Differential Language Analysis ToolKit
DLATK is an end to end human text analysis package, specifically suited for social media and social scientific applications. It is written in Python 3 and developed by the World Well-Being Project at the University of Pennsylvania and Stony Brook University.
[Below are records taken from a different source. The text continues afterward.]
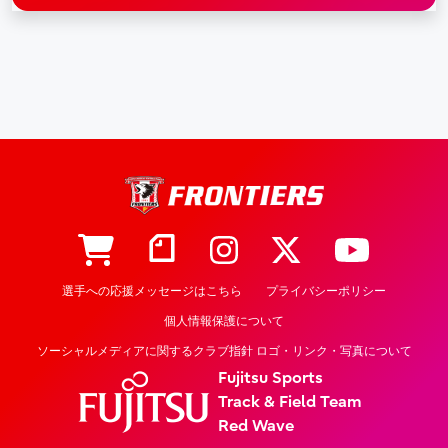
選手への応援メッセージはこちら
プライバシーポリシー
個人情報保護について
ソーシャルメディアに関するクラブ指針 ロゴ・リンク・写真について
Fujitsu Sports
Track & Field Team
Red Wave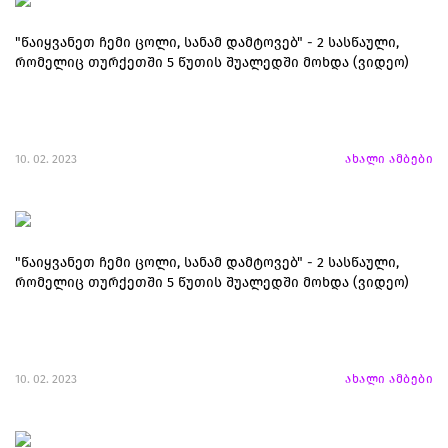
"წაიყვანეთ ჩემი ცოლი, სანამ დამტოვებ" - 2 სასწაული,
რომელიც თურქეთში 5 წუთის შუალედში მოხდა (ვიდეო)
10. 02. 2023
ახალი ამბები
"წაიყვანეთ ჩემი ცოლი, სანამ დამტოვებ" - 2 სასწაული,
რომელიც თურქეთში 5 წუთის შუალედში მოხდა (ვიდეო)
10. 02. 2023
ახალი ამბები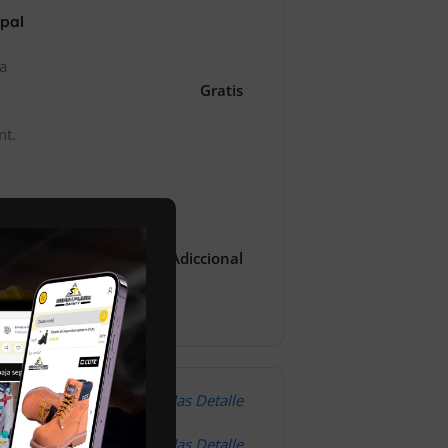
ipal
za
Gratis
nt.
1-2 Dias
Costo Adiccional
l
omodidad
Mas Detalle
Mas Detalle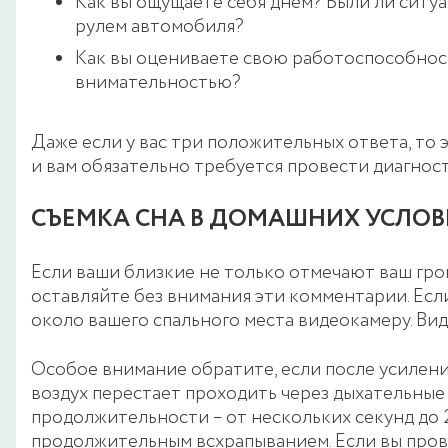
Как вы ощущаете себя днем? Были ли ситуа
рулем автомобиля?
Как вы оцениваете свою работоспособност
внимательностью?
Даже если у вас три положительных ответа, то 
и вам обязательно требуется провести диагнос
СЪЕМКА СНА В ДОМАШНИХ УСЛОВ
Если ваши близкие не только отмечают ваш гром
оставляйте без внимания эти комментарии. Есл
около вашего спального места видеокамеру. Вид
Особое внимание обратите, если после усиления 
воздух перестает проходить через дыхательные
продолжительности – от нескольких секунд до
продолжительным всхрапыванием. Если вы прово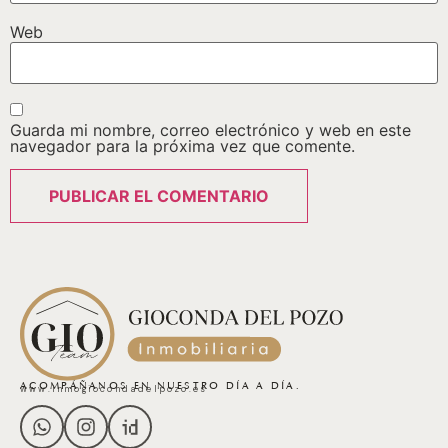
Web
Guarda mi nombre, correo electrónico y web en este
navegador para la próxima vez que comente.
ACOMPÁÑANOS EN NUESTRO DÍA A DÍA.
www.inmogiocondadelpozo.es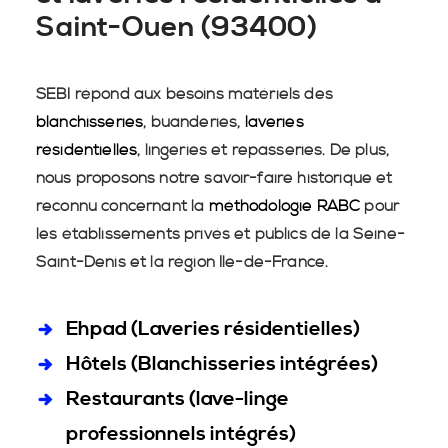
Saint-Ouen (93400)
SEBI répond aux besoins matériels des
blanchisseries
, buanderies,
laveries
résidentielles
, lingeries et repasseries. De plus,
nous proposons notre savoir-faire historique et
reconnu concernant la
méthodologie RABC
pour
les établissements privés et publics de la Seine-
Saint-Denis et la région Île-de-France.
Ehpad (Laveries résidentielles)
Hôtels (Blanchisseries intégrées)
Restaurants (lave-linge
professionnels intégrés)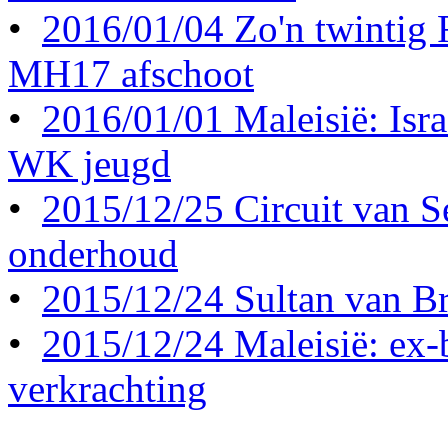
•
2016/01/04 Zo'n twintig
MH17 afschoot
•
2016/01/01 Maleisië: Israë
WK jeugd
•
2015/12/25 Circuit van S
onderhoud
•
2015/12/24 Sultan van Br
•
2015/12/24 Maleisië: ex-b
verkrachting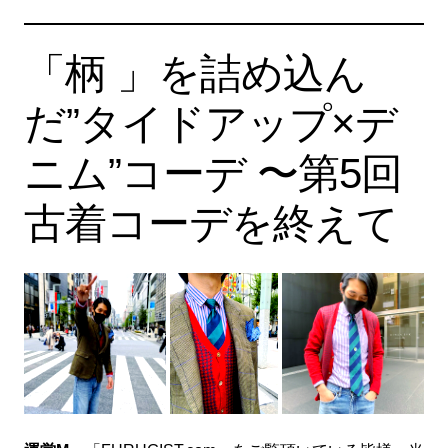
「柄 」を詰め込ん
だ”タイドアップ×デ
ニム”コーデ 〜第5回
古着コーデを終えて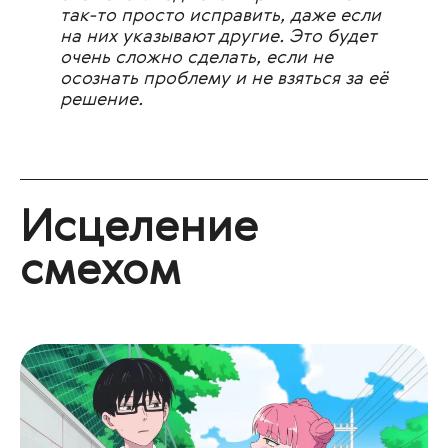
так-то просто исправить, даже если
на них указывают другие. Это будет
очень сложно сделать, если не
осознать проблему и не взяться за её
решение.
Исцеление
смехом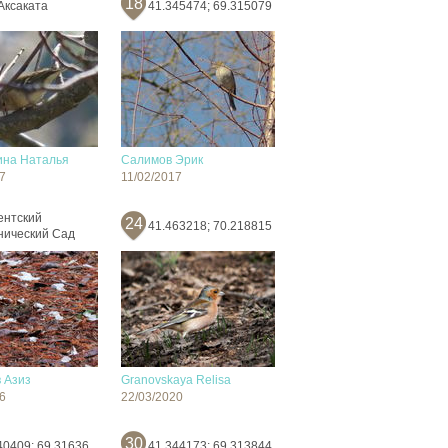
18
Аксаката
41.345474; 69.315079
на Наталья
Салимов Эрик
7
11/02/2017
ентский
24
41.463218; 70.218815
нический Сад
 Азиз
Granovskaya Relisa
6
22/03/2020
30
40409; 69.31636
41.344173; 69.313844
It contains:
feature extraction
part-of-speech tagging
correlation
prediction and classification
mediation
dimensionality reduction and clustering
wordcloud visualization
DLATK can utilize:
HuggingFace for transformer language models
Mallet for creating LDA topics
pandas dataframe output
Getting Started
Citations
If you use DLATK in your work please cite the following paper:
@InProceedings{DLATKemnlp2017,
author = "Schwartz, H. Andrew
and Giorgi, Salvatore
and Sap, Maarten
and Crutchley, Patrick
and Eichstaedt, Johannes
and Ungar, Lyle",
title = "DLATK: Differential Language Analysis ToolKit",
booktitle = "Proceedings of the 2017 Conference on Empirical Methods in Natural Language Processing: System Demonstrations",
year = "2017",
publisher = "Association for Computational Linguistics",
pages = "55--60",
location = "Copenhagen, Denmark",
url = "http://aclweb.org/anthology/D17-2010"
}
More Information
DLATK is licensed under a GNU General Public License v3 (GPLv3).